Location
- 25 Brighton 4th Road Region 7 Brooklyn, NY 11235 United States
- Coordinates: 40°34′58″N 73°57′48″W﻿ / ﻿40.582791°N 73.963353°W

Information
- Type: Public high school, Career & Technical Education School
- Established: 1941
- Status: Open
- School district: 21
- Superintendent: Horowitz, Aimee
- Principal: Tarah Montalbano
- Grades: 9–12 & SE
- Enrollment: 956
- Color: Maroon Gold
- Mascot: Falcons
- Nickname: Grady
- Website: http://www.gradyhs.com/

= William E. Grady CTE High School =

Public school in New York City

William E. Grady Career and Technical Education High School is a public, Career and Technical Education (CTE) high school located at 25 Brighton 4th Road, Brighton Beach, Brooklyn, New York, USA. It is a part of region 7 in the New York City Department of Education. Grady High School was established in 1941.
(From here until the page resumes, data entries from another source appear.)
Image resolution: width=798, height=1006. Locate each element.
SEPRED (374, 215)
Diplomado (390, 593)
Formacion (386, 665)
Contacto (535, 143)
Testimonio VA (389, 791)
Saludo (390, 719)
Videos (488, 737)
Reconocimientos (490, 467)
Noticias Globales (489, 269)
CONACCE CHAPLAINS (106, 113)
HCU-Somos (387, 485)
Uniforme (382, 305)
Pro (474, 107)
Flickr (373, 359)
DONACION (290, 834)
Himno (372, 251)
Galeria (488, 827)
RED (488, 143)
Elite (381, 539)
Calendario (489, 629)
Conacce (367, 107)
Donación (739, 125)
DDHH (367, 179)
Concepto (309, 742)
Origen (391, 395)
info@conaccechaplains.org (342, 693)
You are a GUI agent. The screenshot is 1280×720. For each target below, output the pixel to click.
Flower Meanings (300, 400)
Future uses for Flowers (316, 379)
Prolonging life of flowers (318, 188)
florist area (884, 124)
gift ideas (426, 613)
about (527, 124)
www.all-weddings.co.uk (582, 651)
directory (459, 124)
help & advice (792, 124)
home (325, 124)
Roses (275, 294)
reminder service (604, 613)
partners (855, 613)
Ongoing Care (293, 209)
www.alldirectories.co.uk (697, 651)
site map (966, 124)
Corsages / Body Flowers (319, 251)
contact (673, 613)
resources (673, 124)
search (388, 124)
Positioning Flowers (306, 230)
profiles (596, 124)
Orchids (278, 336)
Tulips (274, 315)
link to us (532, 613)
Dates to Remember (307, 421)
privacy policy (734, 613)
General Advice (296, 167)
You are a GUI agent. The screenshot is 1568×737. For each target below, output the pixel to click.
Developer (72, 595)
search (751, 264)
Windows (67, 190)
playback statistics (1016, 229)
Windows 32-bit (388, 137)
It offers three-year programs in automotive technology, construction, culinary, healthcare and IT. While the school was slated for closure in 2010 due to poor performance, the performance improved and in April 2012 they announced it would remain open.

==Notable alumni==
- KRS-One, Grammy-nominated rapper, co-founder of Boogie Down Productions (attended)
- Rolando Blackman, former professional basketball player. He was a four-time All-Star who spent most of his career with the Dallas Mavericks.
- Tony Lo Bianco, actor in films and television
- Quincy Douby drafted first round, 19th pick by the Sacramento Kings in the 2006 NBA draft. Currently playing overseas.